[Start of section]

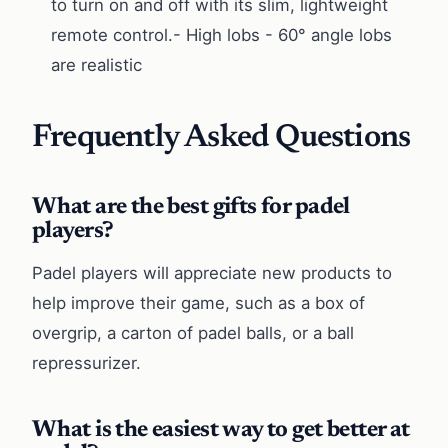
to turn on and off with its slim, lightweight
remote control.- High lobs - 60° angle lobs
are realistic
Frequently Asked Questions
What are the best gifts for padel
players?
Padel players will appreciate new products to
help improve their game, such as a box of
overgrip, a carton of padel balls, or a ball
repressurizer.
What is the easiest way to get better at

[End of section]
[Start of section]

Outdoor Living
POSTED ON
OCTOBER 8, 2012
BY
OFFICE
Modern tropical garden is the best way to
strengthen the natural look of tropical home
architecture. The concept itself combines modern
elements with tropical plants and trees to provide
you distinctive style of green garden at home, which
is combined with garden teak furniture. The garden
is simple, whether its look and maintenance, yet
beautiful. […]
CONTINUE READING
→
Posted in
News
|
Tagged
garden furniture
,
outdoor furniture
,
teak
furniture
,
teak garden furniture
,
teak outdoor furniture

[End of section]
[Start of section]

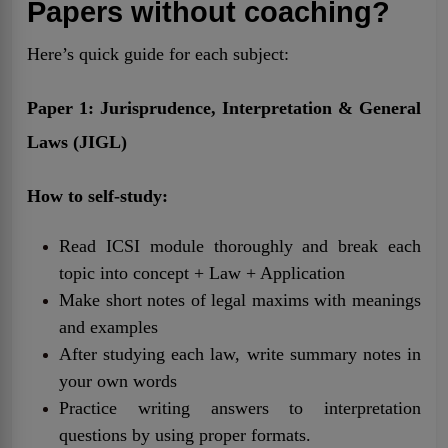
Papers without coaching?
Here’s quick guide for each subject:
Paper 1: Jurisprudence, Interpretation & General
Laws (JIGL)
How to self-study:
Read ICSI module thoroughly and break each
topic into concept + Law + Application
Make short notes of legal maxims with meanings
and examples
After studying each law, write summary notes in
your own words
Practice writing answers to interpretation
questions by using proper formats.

[End of section]

Required action: Working from the records above, write out verbatim only the lines from the line containing "Laws (JIGL)" through the line containing "questions by using proper formats.".

Solved exercise:
Laws (JIGL)
How to self-study:
Read ICSI module thoroughly and break each
topic into concept + Law + Application
Make short notes of legal maxims with meanings
and examples
After studying each law, write summary notes in
your own words
Practice writing answers to interpretation
questions by using proper formats.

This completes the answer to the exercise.